International human rights organizations Amnesty International and Human Rights Watch have condemned the arrest of Nika Gvaramia, director of the “Mtavari TV”.

“Nika Gvaramia’s verdict is a clear act of politically motivated persecution in response to his differing views and criticism of [Georgian] authorities,” Amnesty International’s Director for Eastern Europe and Central Asia Marie Strutters said on May 17.

On the arrest of Nika Gvaramia on May 19, the statement was made by the State Department. US State Department spokesman, Ned Price said the United States would continue to “strongly support independent media, whether in Georgia or elsewhere in the world.” 

“When it comes to media freedom, you know that we are constantly talking about the need for a free, independent media, we are clearly and sincerely stating with our Georgian partners that we need to continue to strengthen the foundations of democracy,” he said. “As well as the rule of law. “

Nikoloz Samkharadze, a Georgian Dream lawmaker and chairman of the Georgian parliament’s Foreign Affairs Committee, on May 19, said that the MEPs’ response to the imprisonment of Nika Gvaramia, director of the Mtavari TV, was “biased.” 

Following the arrest of Nika Gvaramia, eight MEPs issued a critical letter saying that the “unfounded” verdict against Gvaramia “poses a serious threat to Georgia’s European future, which calls for democratic values, including media freedom and the rule of law.”

The joint etter is signed by: MEPs – Michael Gahler,  Andrius Kubilius, Sven Mikser, Raphaël Glucksmann, Anna Fotyga, Markéta Gregorová, Viola von Cramon-Taubadel and Petras Auštrevičius.

Tea Tsulukiani criticizes MEPs and former US ambassador

Georgian Minister of Culture Tea Tsulukiani criticized some international observers, including MEPs Viola von Cramon and Anna Fotiga, as well as former US Ambassador to Georgia Ian Kelly, as “foreign members of UNM.” Who want to overthrow the government.

“This is a small group of foreigners, I mean, for example, the German politician who has turned into a Georgian politician, Ms Viola von Cramon, who [Cramon], I think, no longer has so much to do in her constituency and directly interferes in Georgian politics.”

According to her, Von Cramon, “due to her friendship with the UNM”  is “not very worried about the Georgian people” and she is ready to openly insult the Georgian MP in order tosupport her friends .

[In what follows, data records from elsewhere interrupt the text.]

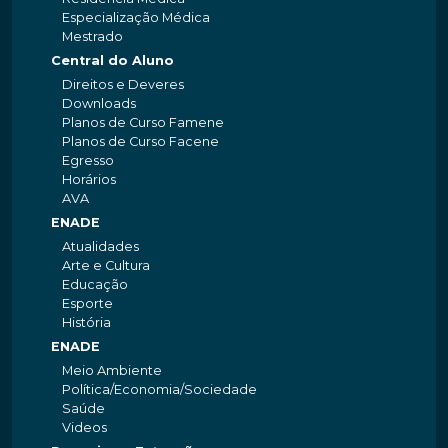
Especialização Médica
Mestrado
Central do Aluno
Direitos e Deveres
Downloads
Planos de Curso Famene
Planos de Curso Facene
Egresso
Horários
AVA
ENADE
Atualidades
Arte e Cultura
Educação
Esporte
História
ENADE
Meio Ambiente
Política/Economia/Sociedade
Saúde
Videos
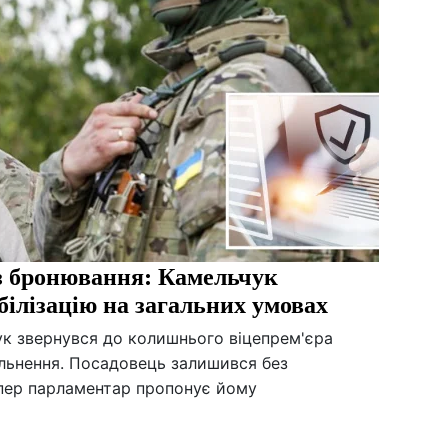
ез бронювання: Камельчук
білізацію на загальних умовах
к звернувся до колишнього віцепрем'єра
льнення. Посадовець залишився без
тепер парламентар пропонує йому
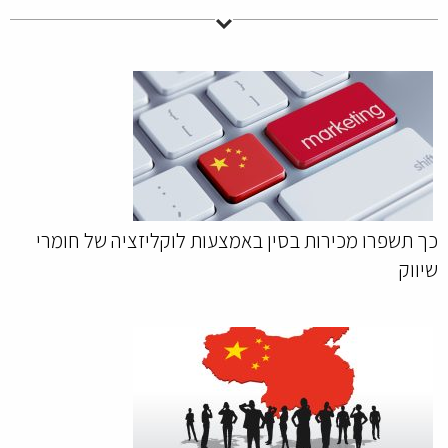
כך תשפרו מכירות בסין באמצעות לוקליזציה של חומרי
שיווק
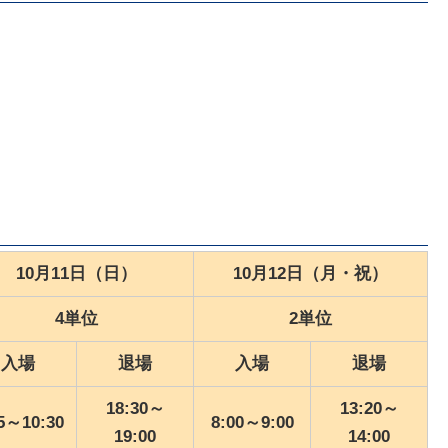
10月11日（日）
10月12日（月・祝）
4単位
2単位
入場
退場
入場
退場
18:30～
13:20～
15～
10:30
8:00～
9:00
19:00
14:00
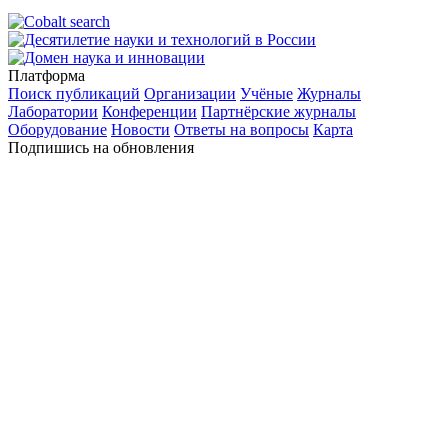
Платформа
Поиск публикаций
Организации
Учёные
Журналы
Лаборатории
Конференции
Партнёрские журналы
Оборудование
Новости
Ответы на вопросы
Карта
Подпишись на обновления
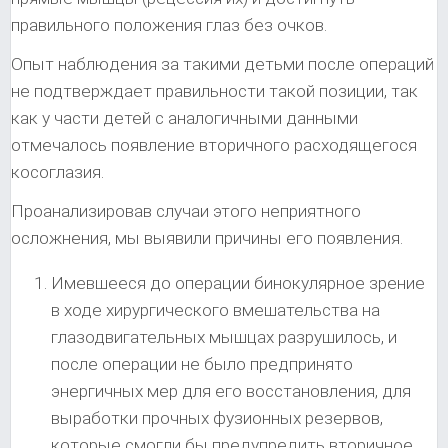
правильного положения глаз без очков.
Опыт наблюдения за такими детьми после операций
не подтверждает правильности такой позиции, так
как у части детей с аналогичными данными
отмечалось появление вторичного расходящегося
косоглазия.
Проанализировав случаи этого неприятного
осложнения, мы выявили причины его появления.
Имевшееся до операции бинокулярное зрение
в ходе хирургического вмешательства на
глазодвигательных мышцах разрушилось, и
после операции не было предпринято
энергичных мер для его восстановления, для
выработки прочных фузионных резервов,
которые смогли бы предупредить вторичное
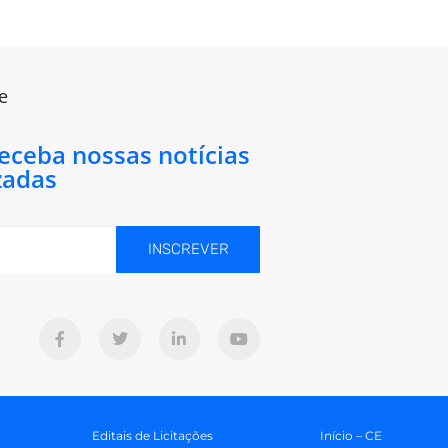
e
receba nossas notícias
zadas
INSCREVER
Editais de Licitações
Início – CE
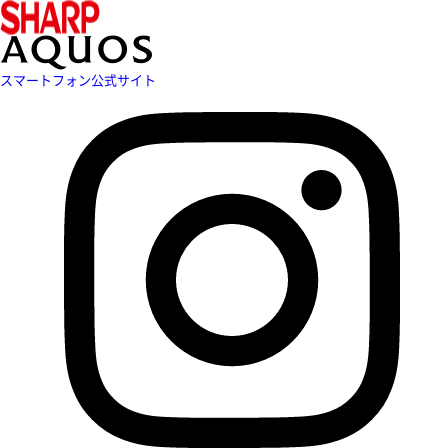
スマートフォン公式サイト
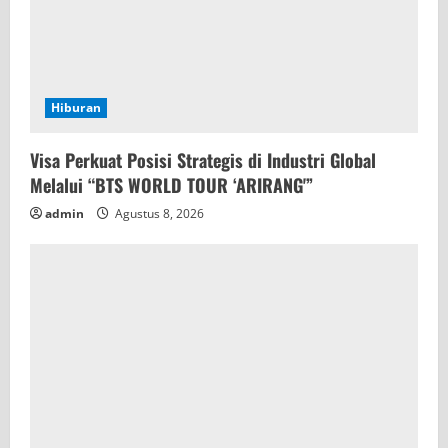
Hiburan
Visa Perkuat Posisi Strategis di Industri Global
Melalui “BTS WORLD TOUR ‘ARIRANG'”
admin
Agustus 8, 2026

After that, Tea Tsulukiani criticized the Polish MEP, Anna Fotiga, when she rebukes something, “she will come out and say – no, I love Georgia. It depends on how people think about Georgia. In the same way Russians also meant Khachapuri when talking about Georgia, but Georgia is not Khachapuri or beautiful Svaneti, Georgia, first of all, is a nation that should be respected,” said the Deputy Prime Minister.

Tsulukiani also criticized the former US ambassador to Georgia, Ian Kelly. “I remember very well how he did not like Georgia,” she said.

According to Tsulukiani, Ian Kelly “does not shy away from insulting, criticizing and pointing the finger at the Georgian nation and its government several times a day, as if we were zero-grade students. We must prevent it together”.

In response to the member of Georgian government , Viola von Cramon tweeted: “Ms Tsulukiani knows best that I was and am one of the biggest critics of Saakashvili’s regime … I’ve been a friend of Georgia (NOT its governments) for many years, back then I was taught Georgian wisdom : “criticize your friends to their faces and your foes behind their backs “. 

“It’s time for the Georgian Dream to learn how to handle the criticism and truth instead of throwing tantrums.” Viola von Cramon concluded.